J.K. Simmons won Best Supporting Actor for his portrayal of a jazz instructor in Whiplash;

Patricia Arquette won Best Supporting Actress for her portrayal of a community college professor in Boyhood;

Julianne Moore won Best Actress for her portrayal of a Columbia University linguistics scholar in Still Alice;

Eddie Redmayne won Best Actor for his portrayal of Cambridge University physicist Stephen Hawking in The Theory of Everything.

This unfortunate coincidence pointed to the hegemonic whiteness of both Hollywood’s and academia’s myths of meritocracy, as well as a public fascination with portrayals of professors onscreen that, I argue, stems from what Steven Brint describes as today’s “golden age of higher education,” but a golden age riven by contradictions.

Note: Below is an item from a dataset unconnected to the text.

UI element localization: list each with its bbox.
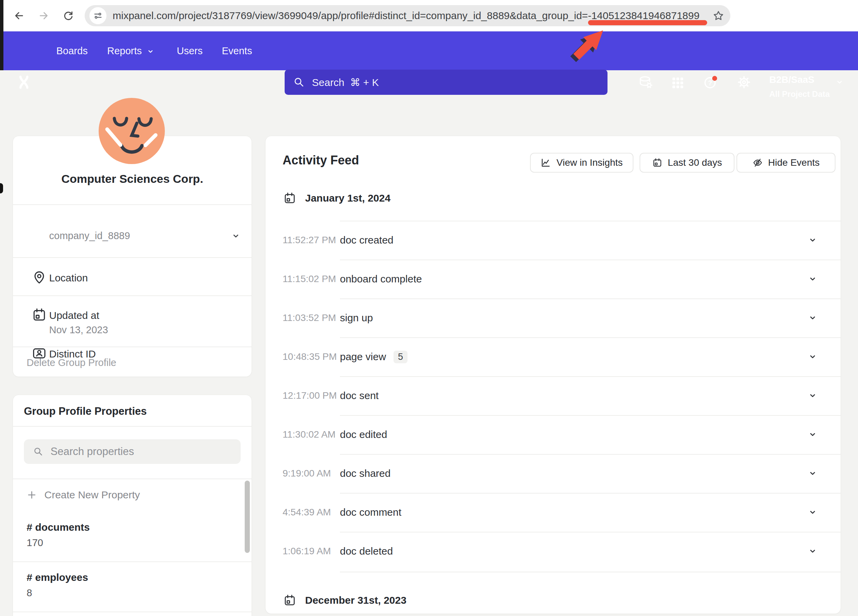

Although 2015’s critically acclaimed cinematic professors used the human scale of live performance to humanize an often-vilified professoriate, they also showcased an academic institution seen as damaged and dangerously out-of-touch. This characterization extended even to independent films produced during this period, such as Kyle Patrick Alvarez’s Sundance-award-winning Stanford Prison Experiment. I demonstrate the ambivalence of this public fascination with professors by analyzing how both Still Alice and The Theory of Everything adapt source material by academic exiles (Lisa Genova’s 2007 novel and Jane Hawking’s 2007 memoir) to portray professors’ mind-body conflicts as well as the structural constraints academia places upon professorial embodiment. Still Alice spectacularizes the expulsion of its protagonist’s body when her mind is compromised by Alzheimer’s disease, and The Theory of Everything spectacularizes the haven that academia provides for its protagonist’s disembodied mind. By comparing the film adaptations with their text-based sources, I demonstrate the spectacularization made possible by the cinematic medium and suggest how it shifts the public’s perception of blame from the structural issues undergirding the neoliberal academy to the personalities portrayed by Oscar-winning actors.